As a boy in the 1920’s, the author anticipated every summer when he could sail from Lunenburg to work with his father on cargo ships.
At 15 he quit school to get his “dream job” at sea.
The cargo of ships in which he works carried spirits (mostly rum and whisky) to the U.S.A where Prohibition was still the law of the land.
During Prohibition, many famous families got rich by “running” spirits and whiskies from Canada to the U.S.A..
Occasionally, he sailed to St.Pierre et Miquelon – two islands still belonging to France. Traders and skilled tradesman on both islands benefitted largely from the Prohibition by repairing broken engines, refuelling, and repairing boats.
HuHu Hugh Corkum worked several years on ships involved in dangerous but exciting rum-running vessels, and occasionally was caught by the American Coast Guard, arrested, indicted, and tried, but got off unscathed.
After marriage, upon the insistence of his wife, he gave up working on ships and learned telegraph coding in the U.S.A.
Eventually, he applied to become a policeman in Lunenburg, Nova Scotia’s “ship building” city, where he imposed law and order to “unruly” citizens and foreign sailors.

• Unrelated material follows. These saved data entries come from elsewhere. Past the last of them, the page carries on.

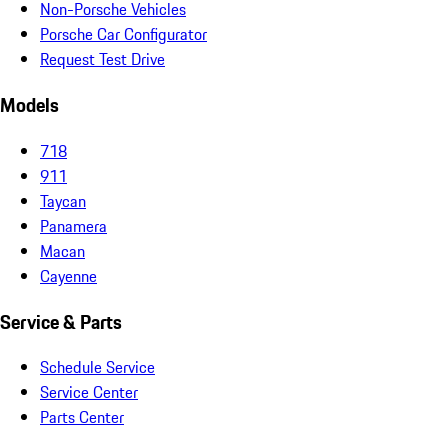
Non-Porsche Vehicles
Porsche Car Configurator
Request Test Drive
Models
718
911
Taycan
Panamera
Macan
Cayenne
Service & Parts
Schedule Service
Service Center
Parts Center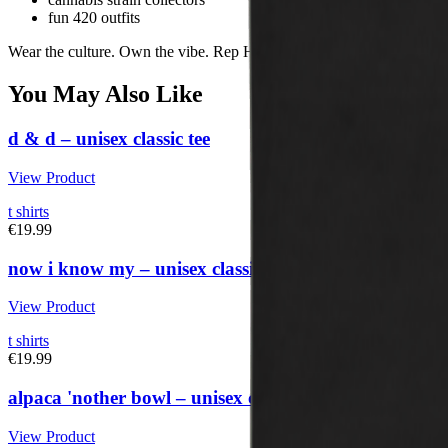
fun 420 outfits
Wear the culture. Own the vibe. Rep Herbistry420.
You May Also Like
d & d – unisex classic tee
View Product
t shirts
€19.99
now i know my – unisex classic tee
View Product
t shirts
€19.99
alpaca 'nother bowl – unisex classic tee
View Product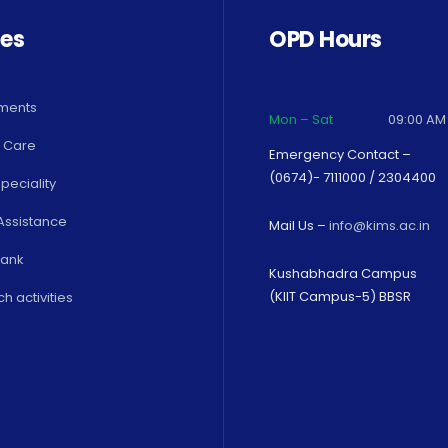
ces
OPD Hours
ments
Mon – Sat
09:00 AM
 Care
Emergency Contact –
(0674)- 7111000 / 2304400
peciality
Assistance
Mail Us –
info@kims.ac.in
Bank
Kushabhadra Campus
(KIIT Campus-5) BBSR
h activities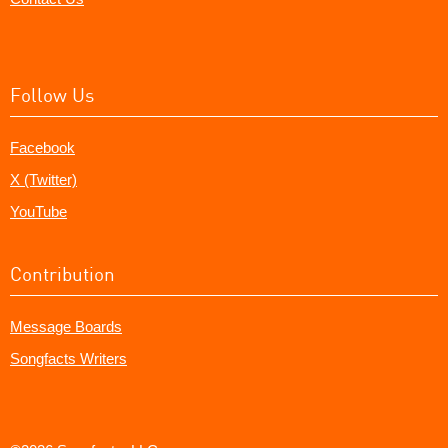
Follow Us
Facebook
X (Twitter)
YouTube
Contribution
Message Boards
Songfacts Writers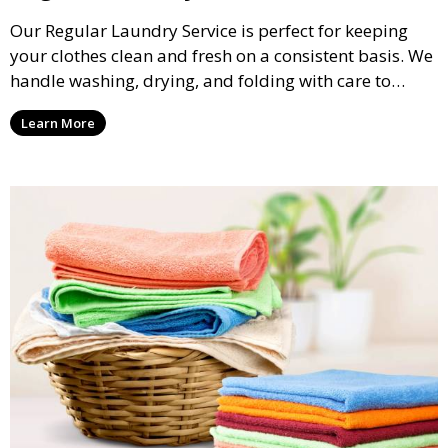
Our Regular Laundry Service is perfect for keeping
your clothes clean and fresh on a consistent basis. We
handle washing, drying, and folding with care to
ensure your laundry is ready for you when you need
Learn More
it.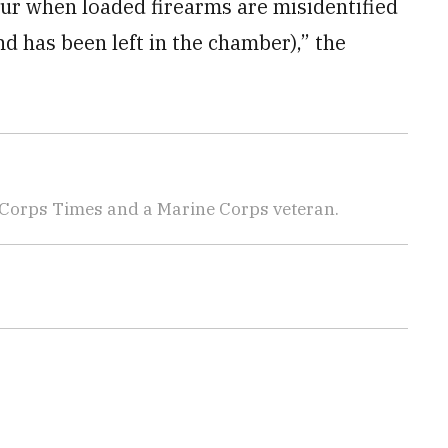
ur when loaded firearms are misidentified
 has been left in the chamber),” the
 Corps Times and a Marine Corps veteran.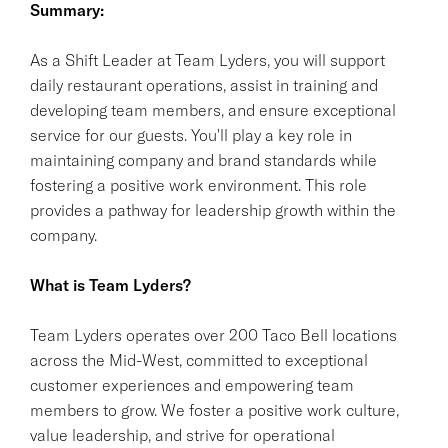
Summary:
As a Shift Leader at Team Lyders, you will support
daily restaurant operations, assist in training and
developing team members, and ensure exceptional
service for our guests. You'll play a key role in
maintaining company and brand standards while
fostering a positive work environment. This role
provides a pathway for leadership growth within the
company.
What is Team Lyders?
Team Lyders operates over 200 Taco Bell locations
across the Mid-West, committed to exceptional
customer experiences and empowering team
members to grow. We foster a positive work culture,
value leadership, and strive for operational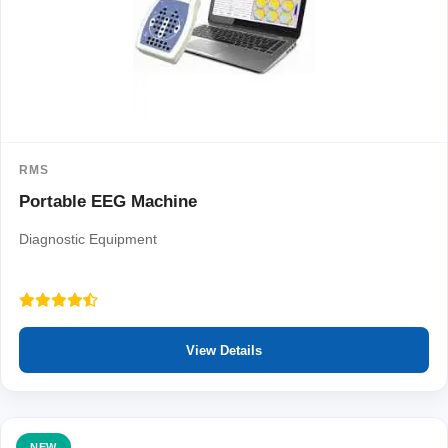
RMS
Portable EEG Machine
Diagnostic Equipment
View Details
NEW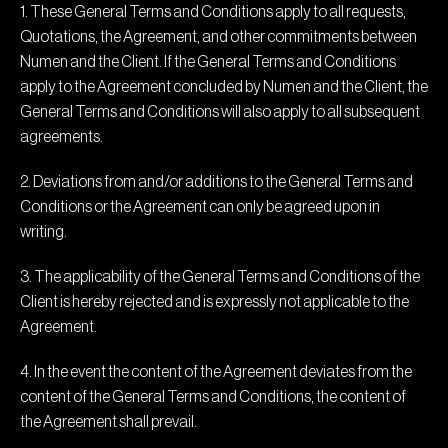
1. These General Terms and Conditions apply to all requests,
Quotations, the Agreement, and other commitments between
Numen and the Client. If the General Terms and Conditions
apply to the Agreement concluded by Numen and the Client, the
General Terms and Conditions will also apply to all subsequent
agreements.
2. Deviations from and/or additions to the General Terms and
Conditions or the Agreement can only be agreed upon in
writing.
3. The applicability of the General Terms and Conditions of the
Client is hereby rejected and is expressly not applicable to the
Agreement.
4. In the event the content of the Agreement deviates from the
content of the General Terms and Conditions, the content of
the Agreement shall prevail.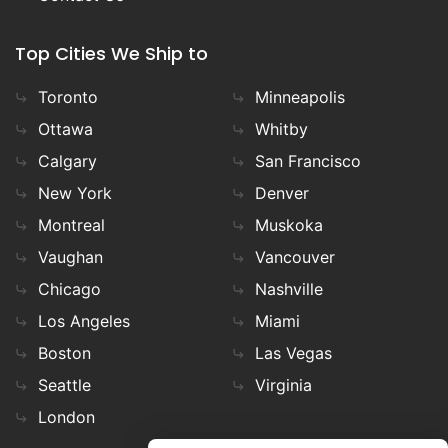
Top Cities We Ship to
Toronto
Minneapolis
Ottawa
Whitby
Calgary
San Francisco
New York
Denver
Montreal
Muskoka
Vaughan
Vancouver
Chicago
Nashville
Los Angeles
Miami
Boston
Las Vegas
Seattle
Virginia
London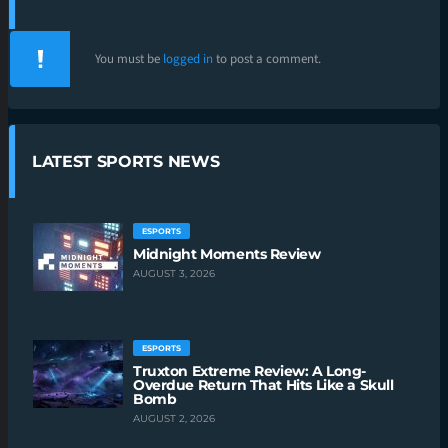
You must be
logged in
to post a comment.
LATEST SPORTS NEWS
ESPORTS
Midnight Moments Review
AUGUST 3, 2026
ESPORTS
Truxton Extreme Review: A Long-
Overdue Return That Hits Like a Skull
Bomb
AUGUST 2, 2026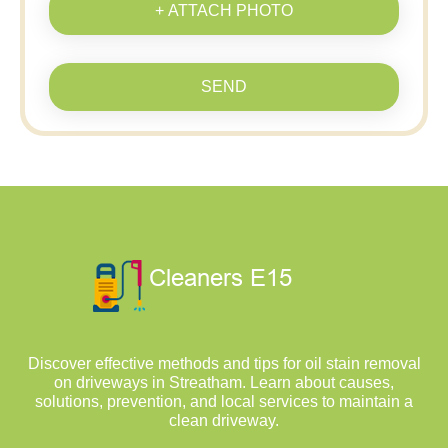
+ ATTACH PHOTO
SEND
Discover effective methods and tips for oil stain removal
on driveways in Streatham. Learn about causes,
solutions, prevention, and local services to maintain a
clean driveway.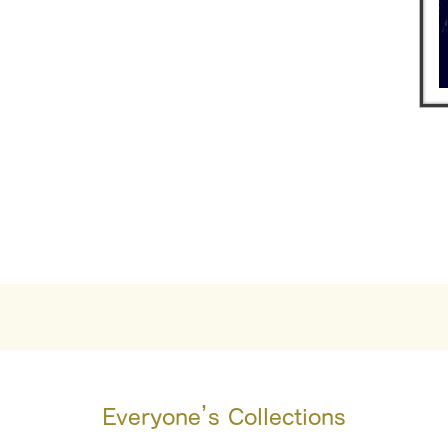
Everyone’s Collections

Over time, he was promoted to the position of police chief of the town. After several years in this position he decided to become the city tax collector, a job he performed successfully because of his intimate knowledge of each family of Lunenburg.
This is a book written in simple, but captivating prose, by a man who has done it all and tells his story well.
It is a gripping, page-turning, very informative and revealing book, depicting how ill-considered laws can create havoc in a society make some people rich while others undertook precarious acts to make make a living, and eager consumers willing to pay inordinate amounts for a few shots of spirits in American speakeasies.